Voodoo is a huge part of New Orleans the traditional experience.
People in New Orleans consider it fun and have taken part in all voodoo experiences including creating a path for it at Halloween.
Today, we’d be sharing a brief history of voodoo in New Orleans, LA.
The practice and worship of voodoo were not only done in Louisiana but also cut across the Mississippi Valley.
There are differences and similarities that have been attached to the voodoo practices in the lower Mississippi and upper Mississippi Valley.
What Does Voodoo Mean in New Orleans?
In Louisiana, voodoo or New Orleans voodoo refers to the beliefs and some of the acts and practices which involve spirituality that came from Africa.
Other times, when people want to talk about voodoo, they refer to it as a Mississippi Valley voodoo. This is to highlight more on its history and prominence.
Just like some other religions, voodoo was established as part of the traditional religions that exist. It was developed and established in Louisiana by the west and central African population.
How Voodoo Started in New Orleans
In the early 1700s, voodoo was brought into the state from Africa through some slaves. During that time, no one understood what it was or what it meant so, gradually, voodoo got incorporated into the New Orleans religion of Catholicism, which was very dominant at the time.
Soon after, the people of the city started referring to it as New Orleans voodoo.
Legba is the name of the deity that was in charge of keeping the gates of the spirit world in New Orleans. He was later called St. Peter who is in charge of heaven’s gates.

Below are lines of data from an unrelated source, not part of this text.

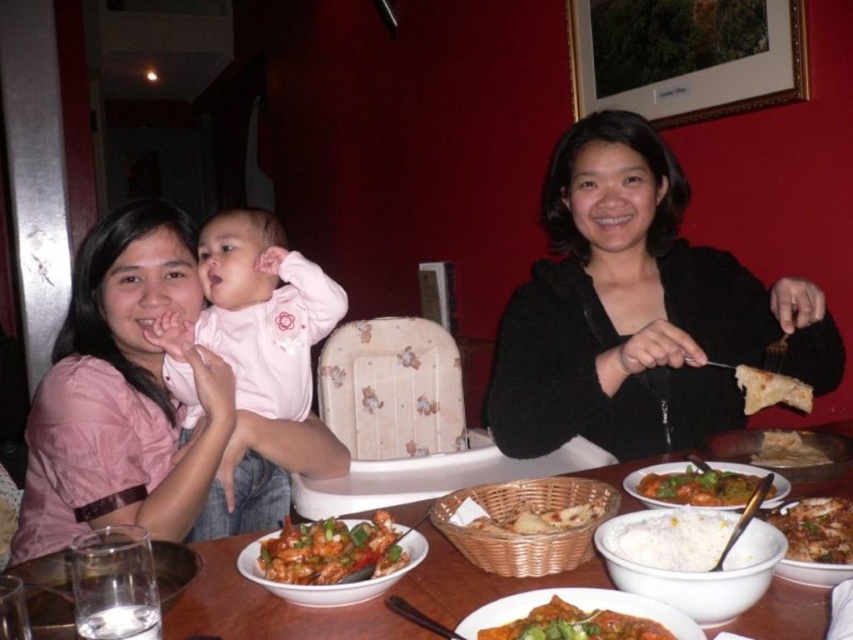 You are a diner sitting at the table and want to reach for the white matte rice at center and the bread basket at center. Which one is closer to you?

The white matte rice at center is located above the bread basket at center, so it is closer to you. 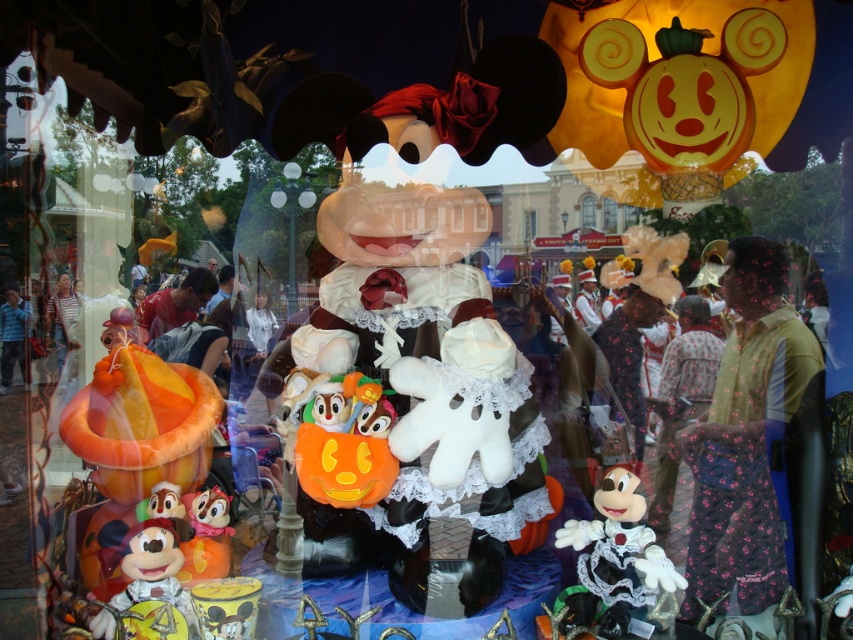 Between white plush toy at center and matte orange plush toy at lower left, which one is positioned lower?

white plush toy at center

Does white plush toy at center have a greater height compared to matte orange plush toy at lower left?

Correct, white plush toy at center is much taller as matte orange plush toy at lower left.

You are a GUI agent. You are given a task and a screenshot of the screen. Output one action in this format:
    pyautogui.click(x=<x>, y=<y>)
    Task: Click on the white plush toy at center
    
    Given the screenshot: What is the action you would take?
    pyautogui.click(x=614, y=563)

At what (x,y) coordinates should I click in order to perform the action: click on white plush toy at center. Please return your answer as a coordinate pair (x, y). The image size is (853, 640). Looking at the image, I should click on (614, 563).

This screenshot has width=853, height=640. Describe the element at coordinates (614, 563) in the screenshot. I see `white plush toy at center` at that location.

Identify the location of white plush toy at center. This screenshot has width=853, height=640. (614, 563).

The height and width of the screenshot is (640, 853). I want to click on white plush toy at center, so click(x=614, y=563).

Does point (136, 532) come closer to viewer compared to point (212, 515)?

Yes, point (136, 532) is closer to viewer.

Is point (170, 596) positioned behind point (206, 493)?

No, it is in front of (206, 493).

Who is more distant from viewer, (x=183, y=556) or (x=228, y=524)?

The point (x=228, y=524) is behind.

At what (x,y) coordinates should I click in order to perform the action: click on matte yellow plush toy at lower left. Please return your answer as a coordinate pair (x, y). Looking at the image, I should click on (154, 570). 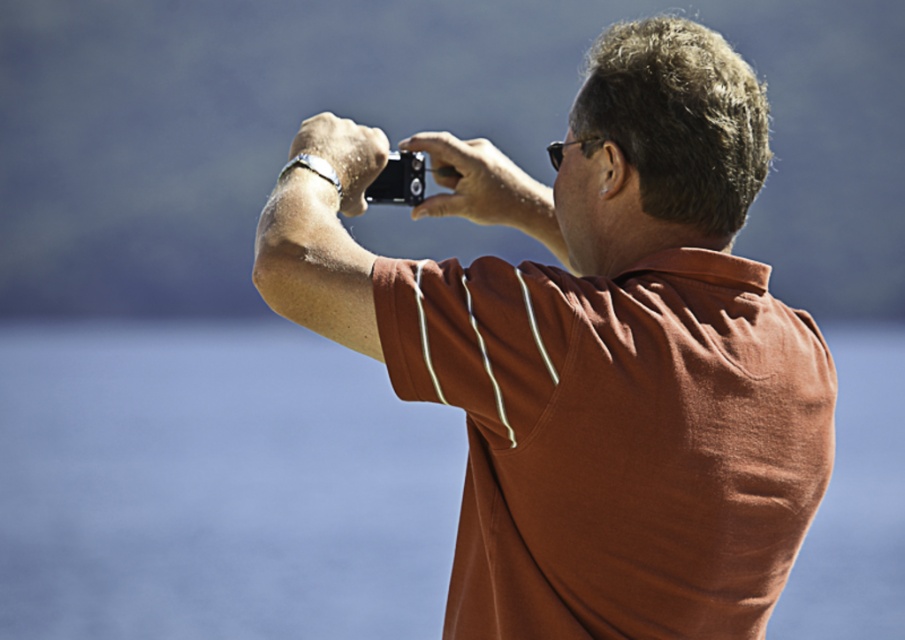 You are a photographer standing at the edge of a lake, holding a camera. You want to capture a clear image of the transparent blue water at center. Based on the scene description, what is the minimum focal length you should use to ensure the water fills the frame?

To capture the transparent blue water at center clearly, the minimum focal length required is determined by the distance of 21.71 meters. However, without knowing the sensor size of the camera, an exact focal length cannot be calculated. A longer focal length would help compress the perspective and fill the frame with the water.

You are a photographer trying to capture the transparent blue water at center. Based on the scene description, where should you position your camera to ensure the water is in the center of your photo?

The transparent blue water at center is located at point (216, 486), so position your camera to aim directly at those coordinates to center the water in your photo.

You are a photographer trying to capture the transparent blue water at center in your frame. You notice the matte black camera at center is blocking your view. Can you move the camera to the left to get a clearer shot of the water?

The matte black camera at center is to the right of the transparent blue water at center, so moving it to the left would allow you to see the transparent blue water at center more clearly.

The infusion of the Catholicism religion also caused Marie Laveau who was a good devotee to the Catholicism religion and had her church services at St. Louis Cathedral to also join the voodoo movement.

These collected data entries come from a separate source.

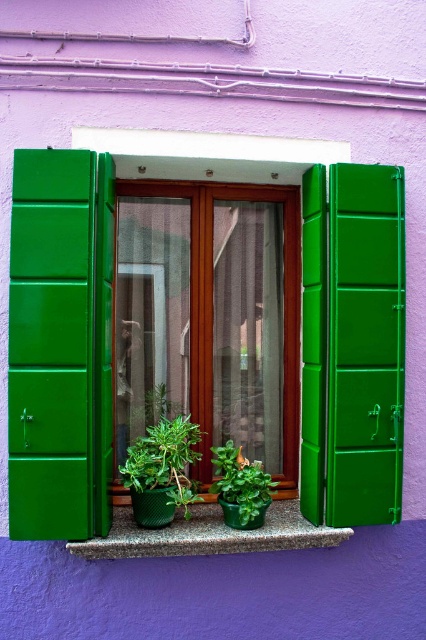 You are a gardener who wants to ensure proper sunlight for the green matte plant at center and the green matte pot at center. Since both are on the windowsill, which one requires more vertical space to accommodate its height?

The green matte plant at center requires more vertical space because it is much taller than the green matte pot at center.

You are standing in front of the window and want to touch both points marked on the window glass. Which point, point (66, 544) or point (138, 468), will require you to reach out further from your current position?

Point (138, 468) will require you to reach out further because it is farther from the camera compared to point (66, 544).

You are a window cleaner standing at the center of the room. You need to clean the window but must avoid the green matte plant at center. Can you reach the window without moving the plant?

The green matte plant at center is located at point (161, 472), so yes, you can reach the window without moving the plant as it is positioned away from the center of the room. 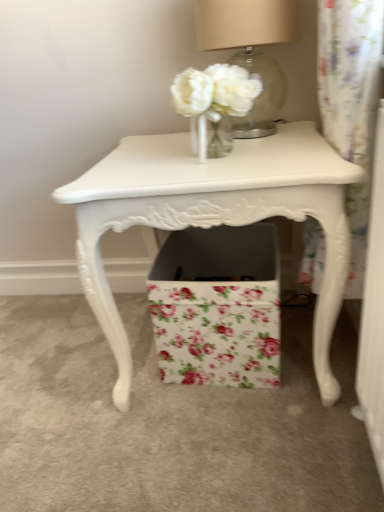 This screenshot has width=384, height=512. In order to click on free location to the left of white painted wood table at center in this screenshot , I will do `click(53, 378)`. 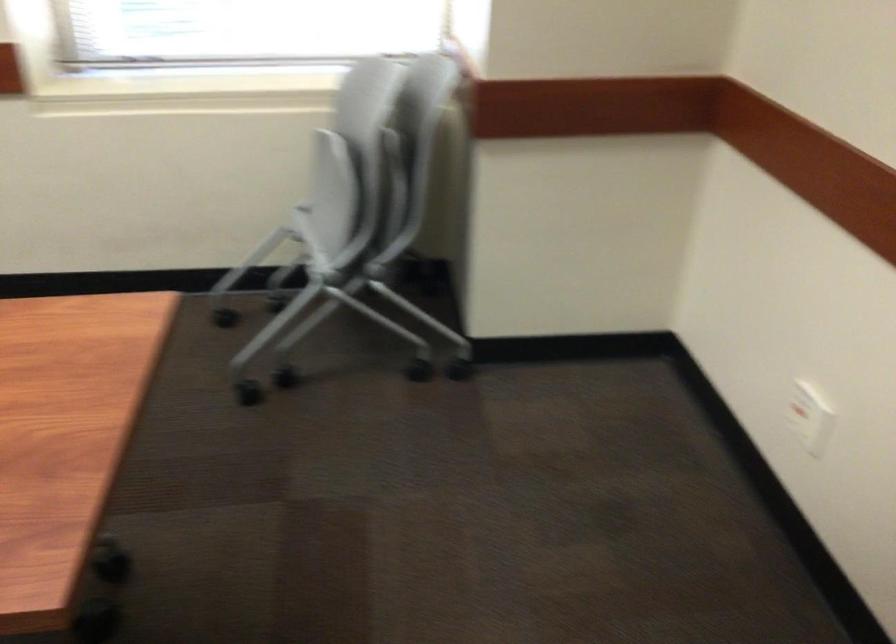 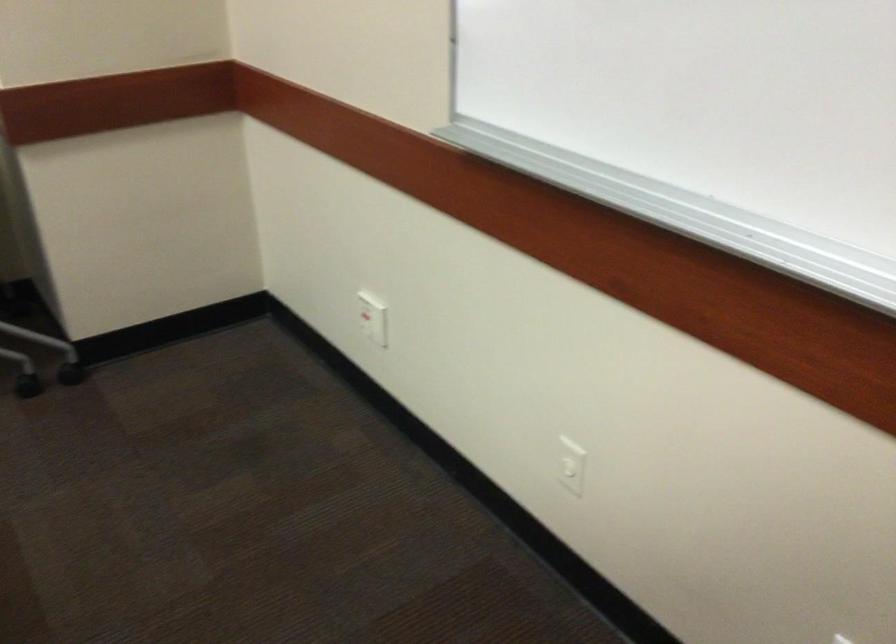 Question: The camera is either moving clockwise (left) or counter-clockwise (right) around the object. The first image is from the beginning of the video and the second image is from the end. Is the camera moving left or right when shooting the video?

Choices:
 (A) Left
 (B) Right

Answer: (A) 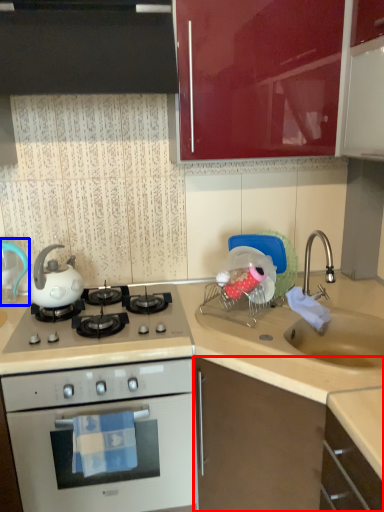 Question: Which object appears closest to the camera in this image, cabinetry (highlighted by a red box) or kitchen appliance (highlighted by a blue box)?

Choices:
 (A) cabinetry
 (B) kitchen appliance

Answer: (A)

New Orleans slowly became one of the popular cities that practice voodoo and sees it as part of their culture.
People who value voodoo in New Orleans are the ones who keep practicing the act religiously while avoiding obstacles and sticking to the teachings of Laveau, a woman known for practicing the voodoo the most.
Today in New Orleans, people practically visit the tomb of Laveau which is located in the French Quarter, New Orleans. There, they pull out their nickels and lay them out together with offerings and flowers.
In the French Quarter of New Orleans, the visiting of cemeteries is a norm, and people who practice this have made the location popular for it.
The language in which voodoo is being practiced Louisiana is referred to as Louisiana Creole.
Louisiana Creole is one of the indigenous languages that does well to portray the New Orleans voodoo tradition.
It was also infused into the Catholicism language in Louisiana.
Louisiana voodoo practically caused terms that include gris-gris and voodoo dolls to get adopted into the vocabularies of the Americans.